Stochastic reaction networks (SRNs) are a general class of continuous-time Markov jump processes used to model a wide range of systems, including biochemical dynamics in single cells, ecological and epidemiological populations, and queueing or communication networks. Yet analyzing their dynamics remains challenging because these processes are high-dimensional and their transient behavior can vary substantially across different initial molecular or population states.

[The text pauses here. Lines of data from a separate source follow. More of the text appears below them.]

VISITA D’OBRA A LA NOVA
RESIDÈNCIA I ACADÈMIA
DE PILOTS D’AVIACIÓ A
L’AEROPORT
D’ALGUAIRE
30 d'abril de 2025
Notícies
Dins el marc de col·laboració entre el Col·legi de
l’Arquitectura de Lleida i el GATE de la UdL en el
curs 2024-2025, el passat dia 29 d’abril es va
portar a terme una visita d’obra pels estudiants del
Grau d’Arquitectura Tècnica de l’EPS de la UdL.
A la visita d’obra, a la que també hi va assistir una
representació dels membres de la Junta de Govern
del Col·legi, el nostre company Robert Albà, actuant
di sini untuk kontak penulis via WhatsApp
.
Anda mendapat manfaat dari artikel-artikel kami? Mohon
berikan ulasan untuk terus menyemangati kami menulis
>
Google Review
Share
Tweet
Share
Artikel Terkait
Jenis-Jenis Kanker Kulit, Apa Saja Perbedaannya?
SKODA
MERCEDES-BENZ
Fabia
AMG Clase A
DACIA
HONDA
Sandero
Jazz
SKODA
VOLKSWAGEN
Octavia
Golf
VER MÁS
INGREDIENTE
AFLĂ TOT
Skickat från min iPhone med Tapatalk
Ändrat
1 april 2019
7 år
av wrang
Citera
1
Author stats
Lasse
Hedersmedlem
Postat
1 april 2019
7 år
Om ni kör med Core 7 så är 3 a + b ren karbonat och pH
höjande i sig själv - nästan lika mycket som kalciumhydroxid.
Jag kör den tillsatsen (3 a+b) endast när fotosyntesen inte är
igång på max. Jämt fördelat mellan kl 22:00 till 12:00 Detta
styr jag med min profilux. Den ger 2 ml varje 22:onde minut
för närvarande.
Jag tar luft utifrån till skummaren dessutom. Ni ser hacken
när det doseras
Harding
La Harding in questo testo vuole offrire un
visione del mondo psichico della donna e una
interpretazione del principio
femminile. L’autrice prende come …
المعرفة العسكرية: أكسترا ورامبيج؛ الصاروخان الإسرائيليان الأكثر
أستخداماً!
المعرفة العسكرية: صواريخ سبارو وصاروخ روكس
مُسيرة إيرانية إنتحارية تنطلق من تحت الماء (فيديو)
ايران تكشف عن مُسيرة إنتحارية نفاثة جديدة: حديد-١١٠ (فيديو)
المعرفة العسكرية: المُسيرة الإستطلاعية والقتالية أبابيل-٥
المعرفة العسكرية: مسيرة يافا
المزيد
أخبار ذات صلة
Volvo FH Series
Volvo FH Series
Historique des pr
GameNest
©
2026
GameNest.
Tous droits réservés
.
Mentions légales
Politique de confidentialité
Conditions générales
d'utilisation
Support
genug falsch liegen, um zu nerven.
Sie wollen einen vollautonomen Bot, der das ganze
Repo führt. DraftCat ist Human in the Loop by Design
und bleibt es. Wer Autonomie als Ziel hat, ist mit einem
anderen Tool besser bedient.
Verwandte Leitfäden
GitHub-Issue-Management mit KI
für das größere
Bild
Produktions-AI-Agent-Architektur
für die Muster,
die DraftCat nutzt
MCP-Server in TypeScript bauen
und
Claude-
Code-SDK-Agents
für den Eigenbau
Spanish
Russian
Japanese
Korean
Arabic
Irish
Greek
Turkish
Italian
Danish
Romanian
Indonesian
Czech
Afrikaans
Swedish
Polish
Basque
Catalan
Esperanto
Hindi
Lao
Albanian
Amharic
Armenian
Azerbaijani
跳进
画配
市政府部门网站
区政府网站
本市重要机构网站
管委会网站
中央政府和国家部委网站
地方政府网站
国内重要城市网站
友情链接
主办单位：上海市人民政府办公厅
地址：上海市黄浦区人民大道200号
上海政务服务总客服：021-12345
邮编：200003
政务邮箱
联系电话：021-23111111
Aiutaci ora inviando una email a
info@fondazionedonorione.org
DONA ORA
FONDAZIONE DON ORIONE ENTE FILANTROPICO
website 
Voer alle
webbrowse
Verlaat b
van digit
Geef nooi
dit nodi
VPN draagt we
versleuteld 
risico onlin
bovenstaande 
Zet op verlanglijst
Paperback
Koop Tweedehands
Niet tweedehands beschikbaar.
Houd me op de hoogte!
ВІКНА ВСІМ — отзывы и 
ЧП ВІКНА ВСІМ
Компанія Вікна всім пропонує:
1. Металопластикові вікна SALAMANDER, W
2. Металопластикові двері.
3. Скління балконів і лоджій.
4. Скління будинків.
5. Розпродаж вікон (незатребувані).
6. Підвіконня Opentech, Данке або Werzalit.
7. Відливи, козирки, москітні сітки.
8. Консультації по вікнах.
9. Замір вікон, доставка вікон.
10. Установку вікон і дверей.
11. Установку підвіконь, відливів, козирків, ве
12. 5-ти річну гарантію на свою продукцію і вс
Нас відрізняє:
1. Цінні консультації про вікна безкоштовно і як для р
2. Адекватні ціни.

Here we introduce a spectral framework for the stochastic Koopman operator that provides a tractable, low-dimensional representation of SRN dynamics over continuous time, together with computable error estimates. By exploiting the compactness of the Koopman operator, we recover dominant spectral modes directly from simulated or experimental data, enabling efficient prediction of moments, event probabilities, and other summary statistics across all initial states. We further derive continuous-time parameter sensitivities and cross-spectral densities, offering new tools for probing noise structure and frequency-domain behavior. We demonstrate the approach on biologically relevant systems, including synthetic intracellular feedback controllers, stochastic oscillators, and inference of initial-state distributions from high-temporal-resolution flow cytometry. Together, these results establish spectral Koopman analysis as a powerful and general framework for studying stochastic dynamical systems across the biological, ecological, and computational sciences.